‘The Limits of Antitrust’ by Frank Easterbrook
Frank H. Easterbrook’s 1984 Texas Law Review article “Limits of Antitrust” advances a deceptively simple thesis that fundamentally reoriented competition policy: antitrust law should recognize its own institutional limitations and design rules accordingly.
The article contains two central insights. The first is that, because “antitrust is costly,” and because “judges act with imperfect information about the effects of the practices at stake,” (p. 4):
The legal system should be designed to minimize the total costs of (1) anticompetitive practices that escape condemnation; (2) competitive practices that are condemned or deterred; and (3) the system itself. (p. 16)
The second is that:
For a number of reasons, errors on the side of excusing questionable practices are preferable. (p. 15)
Together, these insights have become perhaps the most influential and fundamental animating principle of modern antitrust jurisprudence.

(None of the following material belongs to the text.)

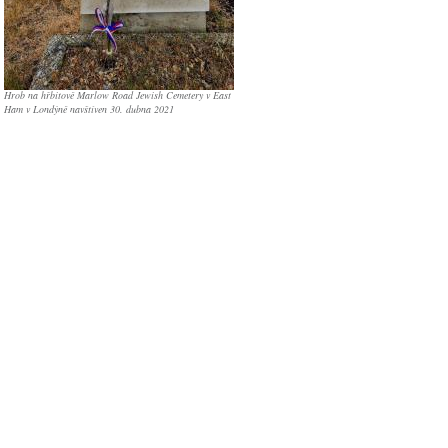
Hrob na hřbitově Marlow Road Jewish Cemetery v East
Ham v Londýně navštíven 30. dubna 2021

Easterbrook argues that antitrust faces an inescapable knowledge problem: courts cannot reliably distinguish beneficial business practices from harmful ones because most business arrangements involve complex tradeoffs between cooperation and competition. Every firm represents massive internal cooperation (“Exxon,” he notes, “entails far more coordination than the average cartel,” (p. 1)), yet we don’t condemn this cooperation, because it produces economic value. The challenge is determining when cooperation crosses the line into harmful collusion—a line that economic theory can’t precisely draw and that courts are ill-equipped to identify.